More precisely is there any safety or insurance for investors when this scenario is happening?

  • Company A has a market cap of X with a stock price of Y
  • Company B wants to buy out company A
  • Company B starts to manipulate and spread false news about company A
  • Company B collaborates with investment banks and hedge funds to bring the valuation down,
  • Company A drops 1/2 to 2/3 of its original price Y
  • Company B makes a generous offer and buys company A at this depressed price, perhaps at 1/2 the original valuation

While price is dropping, there is only good news about company A. In some cases, a company B board member could have insider information, timing the buyout before good news is released to the public (for example, a pending drug approval).

Investors were right:

  • They invested their money in a good company
  • Good news was released along the way (FDA approval, good sales numbers, new product pipeline, buyout news, more investments from companies)
  • Any yet in the end they lost 50% of their investment

Something similar can happen with AIMT (A company) and Nestle (B company). AIMT is dropping price rapidly after a lot of risks went out from the picture.

Based on this video:

I believe that in the short or mid term that stock price can be easily manipulated with fake news and naked shorting. The SEC is unable to do anything about it (I have seen this in multiple cases).

I have come to believe that investing in small companies and not indexes for the long term is just gambling because price can be easily manipulated as explained above. CEOs and CFOs can lie without much consequence. They can use buzzwords which can generate high interest in the stock (pump and dump with secondary offering e.g. Corona virus stocks or INPX). However, I don’t think that
this is true for companies with huge market caps because it’s harder to manipulate them.

Thank you very much for any insights or ideas that you have!

One Answer

Short positions don't change the financial fundamentals or the business prospects of a company. Large short positions can only successfully respond to serious problems.

A company with large investments in another company must disclose the investments and often needs government approval. If the approval happens quickly then it's probably just acknowledgement of the receiving a notice filing.

I can't find the reason for a large short position in AIMT except that the launch of the new product shows the current market demand versus the previous potential market demand.

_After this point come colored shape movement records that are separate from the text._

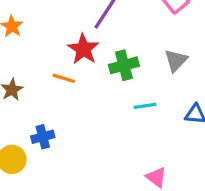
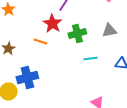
gray triangle: (176, 60) -> (109, 30), turned 35
blue cross: (43, 137) -> (27, 78), size x1.5

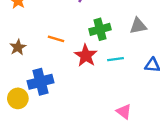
red star: (52, 24) -> (86, 56), moved

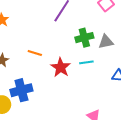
green cross: (100, 29) -> (84, 38), moved
cyan line: (115, 59) -> (86, 62), moved

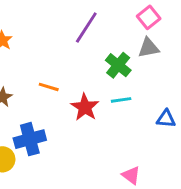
green cross: (84, 38) -> (118, 65), turned -36
gray triangle: (106, 42) -> (149, 48), moved

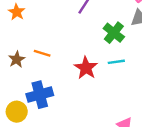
orange line: (49, 87) -> (42, 53), moved

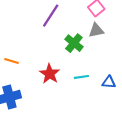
cyan line: (116, 62) -> (81, 77), moved

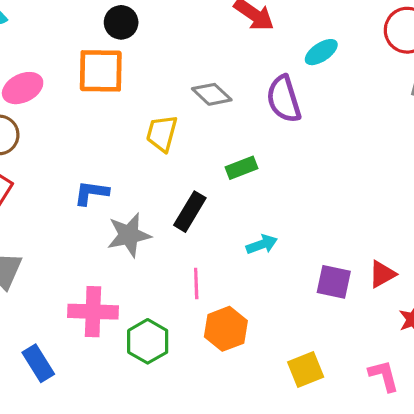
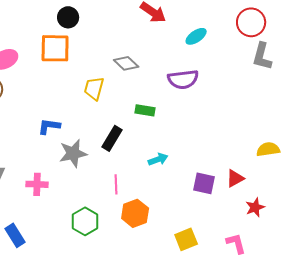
purple semicircle: (284, 99) -> (183, 79), moved, turned -80
green rectangle: (241, 168) -> (145, 110), turned 30
pink cross: (93, 312) -> (37, 184), moved, size x0.7

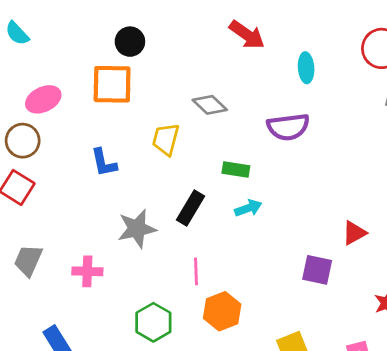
cyan ellipse: (196, 36) -> (306, 68), turned -60
blue L-shape: (49, 126) -> (104, 163), moved, turned -110
cyan arrow: (158, 159) -> (248, 208), moved
red triangle: (235, 178) -> (354, 233), moved

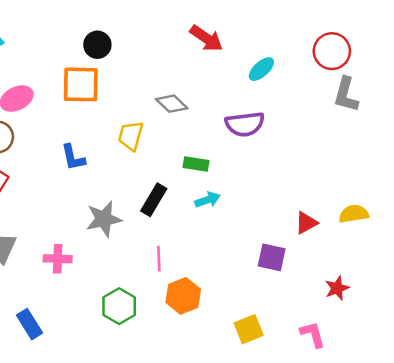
cyan ellipse: (306, 68) -> (261, 69), turned 52

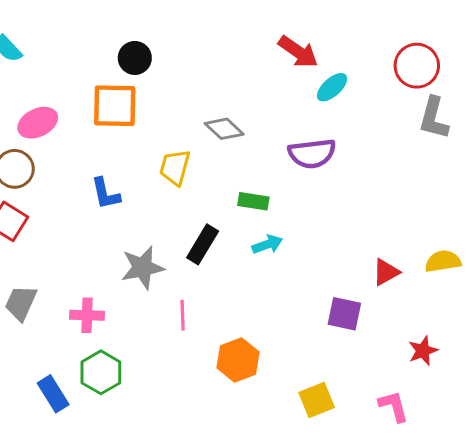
red arrow: (206, 38) -> (298, 52), moved
pink line: (159, 259) -> (183, 315), moved
green hexagon: (119, 306) -> (101, 372), moved

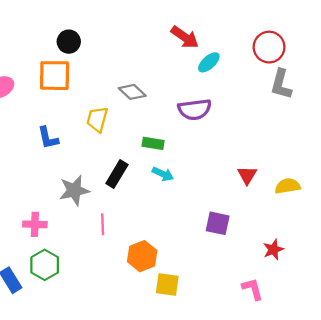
cyan arrow: (267, 244) -> (163, 174), turned 45
red triangle: (386, 272) -> (247, 175), moved, turned -30
yellow square: (317, 400) -> (167, 285), moved, turned 30

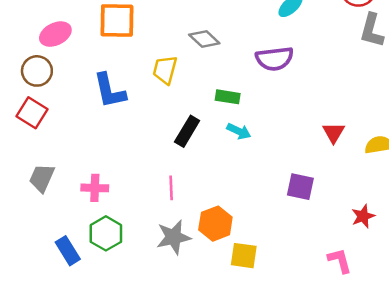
blue L-shape: (48, 138) -> (110, 91), size x1.4
gray star: (74, 190) -> (174, 237), moved

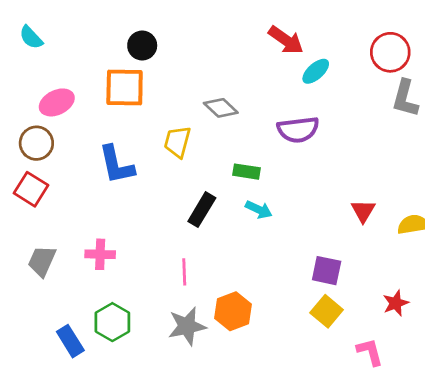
pink cross: (95, 188) -> (100, 254), moved
yellow square: (244, 256) -> (327, 311), moved, turned 32

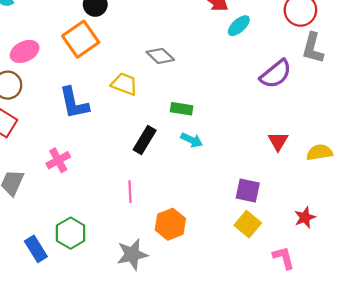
orange square: (125, 88) -> (81, 39), turned -36
purple semicircle: (298, 130) -> (276, 74), moved, turned -32
yellow trapezoid: (177, 142) -> (124, 84), turned 96
pink cross: (100, 254) -> (58, 160), moved, turned -30
gray star: (187, 326) -> (132, 254), moved

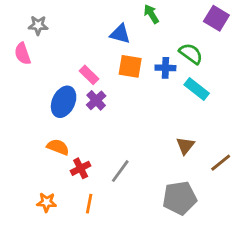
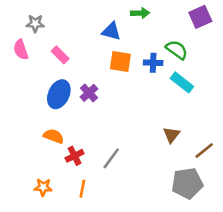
green arrow: (151, 14) -> (140, 13), turned 120
purple square: (216, 18) -> (200, 17), turned 35
pink rectangle: (89, 75) -> (60, 55), moved
gray pentagon: (180, 198) -> (187, 183), moved

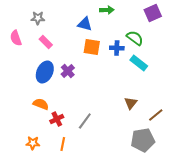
gray star: (35, 23) -> (38, 18), moved

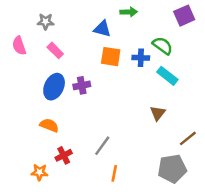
purple cross: (68, 71) -> (82, 85), turned 32
brown triangle: (131, 103) -> (158, 113), moved
red cross: (57, 119) -> (64, 155), moved
orange line: (63, 144) -> (114, 173), moved

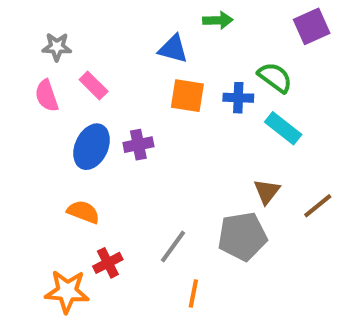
gray star: (46, 22) -> (57, 47), moved
pink semicircle: (19, 46) -> (47, 96), moved
brown line: (188, 138) -> (318, 206), moved
gray pentagon: (172, 169) -> (242, 236), moved
orange star: (40, 172) -> (67, 291), size x1.5

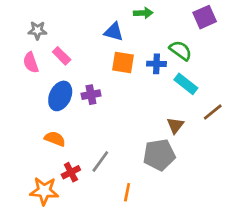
brown line: (318, 206) -> (213, 112), moved
gray line: (173, 247) -> (100, 162), moved

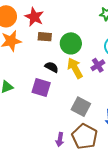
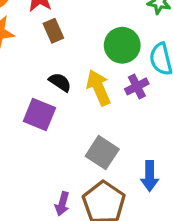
brown rectangle: (45, 37) -> (53, 31), turned 56
green circle: (71, 43) -> (122, 45), moved

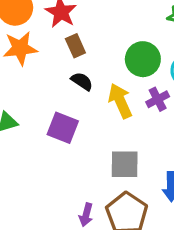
black semicircle: (60, 82) -> (82, 81), moved
gray square: (102, 153) -> (125, 164), turned -32

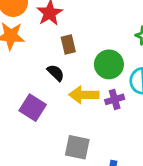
brown rectangle: (75, 46) -> (68, 45), moved
yellow arrow: (120, 101) -> (84, 95), turned -76

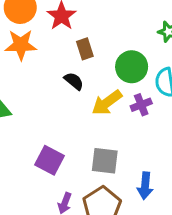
yellow arrow: (84, 95) -> (107, 103), turned -32
purple square: (33, 108) -> (49, 160), moved

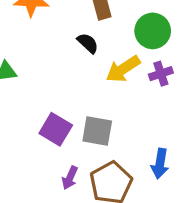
gray square: (105, 161) -> (97, 131), moved

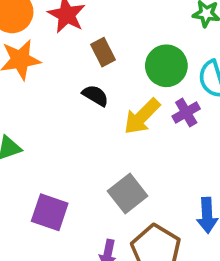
purple square: (56, 129) -> (50, 212), moved
gray square: (97, 131) -> (128, 194), turned -36

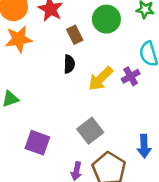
green circle: (166, 66) -> (106, 19), moved
black semicircle: (95, 96) -> (69, 64), turned 60

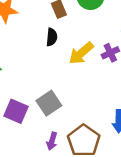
gray square: (90, 131) -> (49, 103), moved

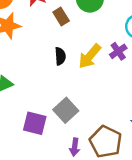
black semicircle: (52, 37) -> (60, 56), moved

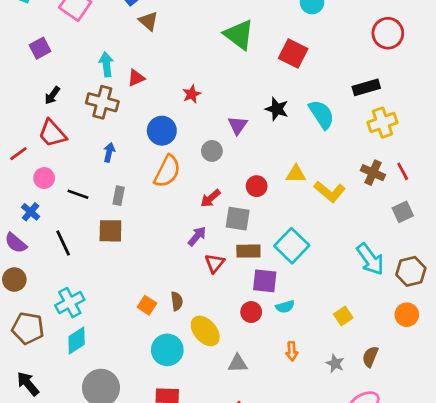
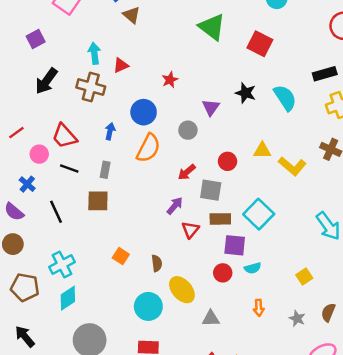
black arrow: (52, 95) -> (46, 81), size x1.6
red trapezoid: (52, 133) -> (64, 136), moved
blue arrow: (109, 152) -> (110, 131), moved
orange square: (147, 305) -> (121, 256), moved

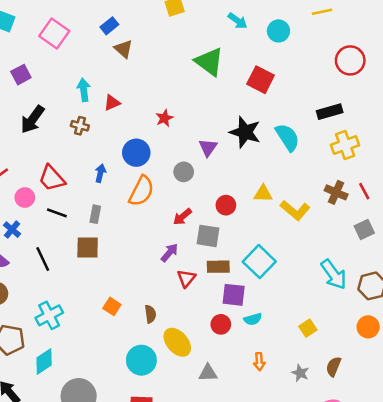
brown cross: (91, 87) -> (80, 126), size x0.6
black star: (246, 93) -> (245, 132), size x1.4
cyan diamond: (68, 298) -> (44, 361), moved

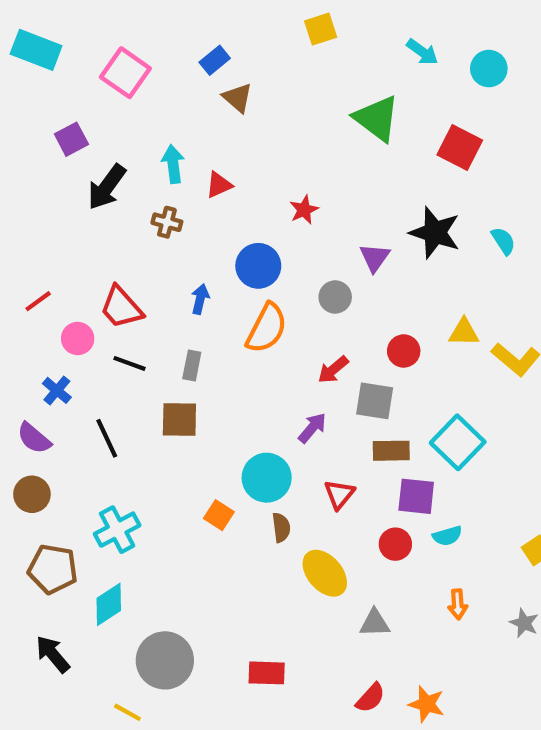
black arrow: (33, 119) -> (107, 187), moved
cyan semicircle: (287, 137) -> (503, 241), size x0.6
red triangle: (186, 278) -> (339, 494), moved
cyan circle: (141, 360) -> (267, 478), moved

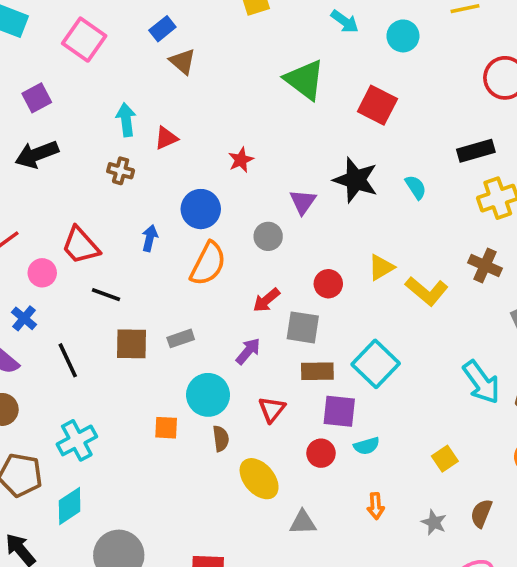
black arrow: (107, 187) -> (37, 154), moved, turned 33
yellow triangle: (464, 332) -> (381, 267), turned -32
black line: (130, 363) -> (106, 295), moved
gray rectangle: (192, 366) -> (181, 338), moved, turned 60
orange square: (219, 515) -> (166, 428), turned -30

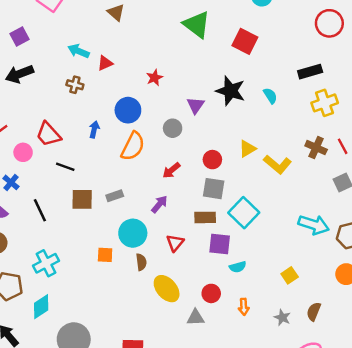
cyan arrow: (126, 120) -> (79, 51), turned -60
gray square: (303, 327) -> (214, 189), moved
cyan arrow: (481, 382) -> (314, 225), turned -36
red circle: (321, 453) -> (211, 293), moved

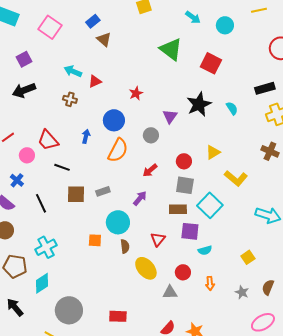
black star: (230, 91) -> (199, 104), turned 30
yellow L-shape: (278, 164) -> (236, 178), moved
red triangle: (175, 243) -> (158, 239), moved

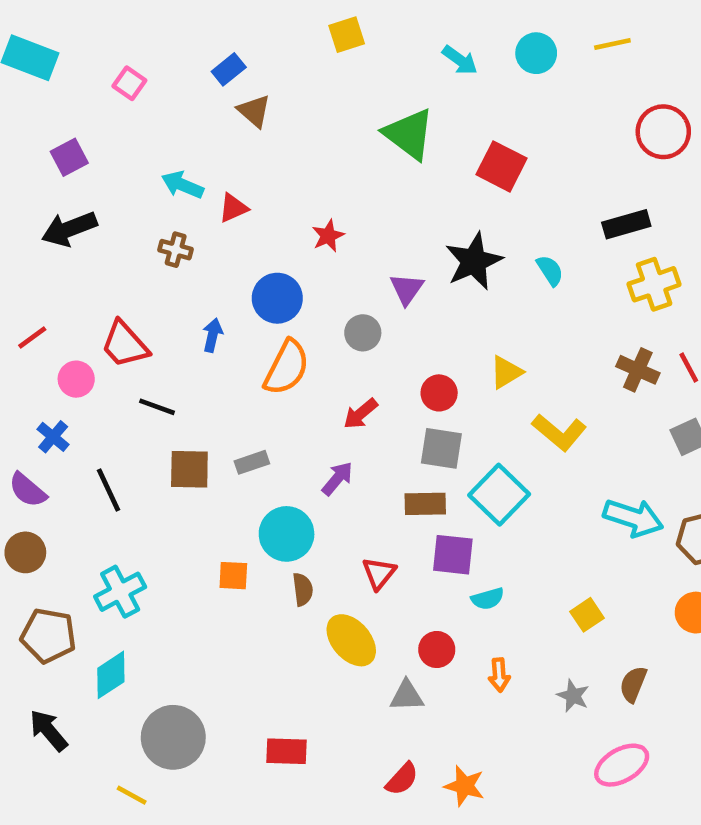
cyan circle: (225, 25) -> (536, 53), moved
pink square: (50, 27) -> (129, 83), size x0.6

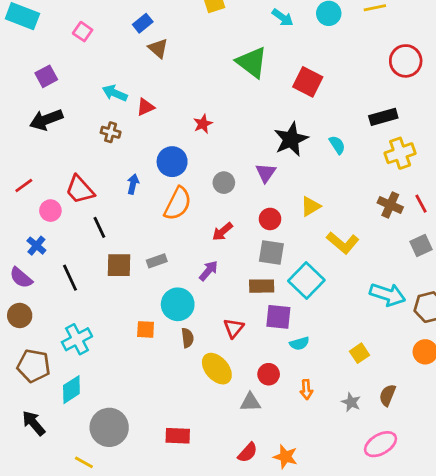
purple triangle: (407, 289) -> (266, 173), moved
black line: (157, 407) -> (99, 227), turned 45

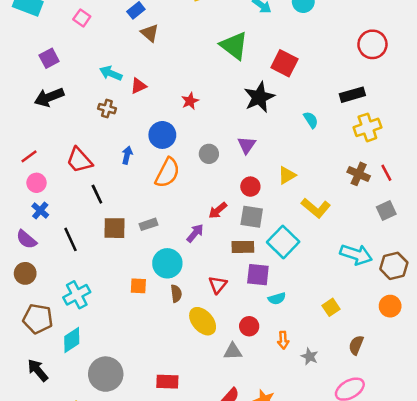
black star: (291, 139) -> (259, 97), moved
pink circle: (50, 211) -> (36, 183), moved
red arrow: (222, 232) -> (218, 210), moved
gray star: (351, 402) -> (310, 356), moved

However, Nestle is very interested in something and it may be the future development. The recent drop in stock price continued as if in response to, or in spite of, the Nestle investment.

I would take the new funding of the development-stage company to be good news because the company does have future prospects in addition to the current product. The newly issued shares don't trade in the float and the company directly receives the funds from the newly issued shares.

Oh, concerning AIMT, the FDA is requiring that prescribing doctors participate in a "Risk Evaluation and Mitigation Strategy" and that's something like a conditional approval. But Nestle doesn't seem to be concerned about the situation.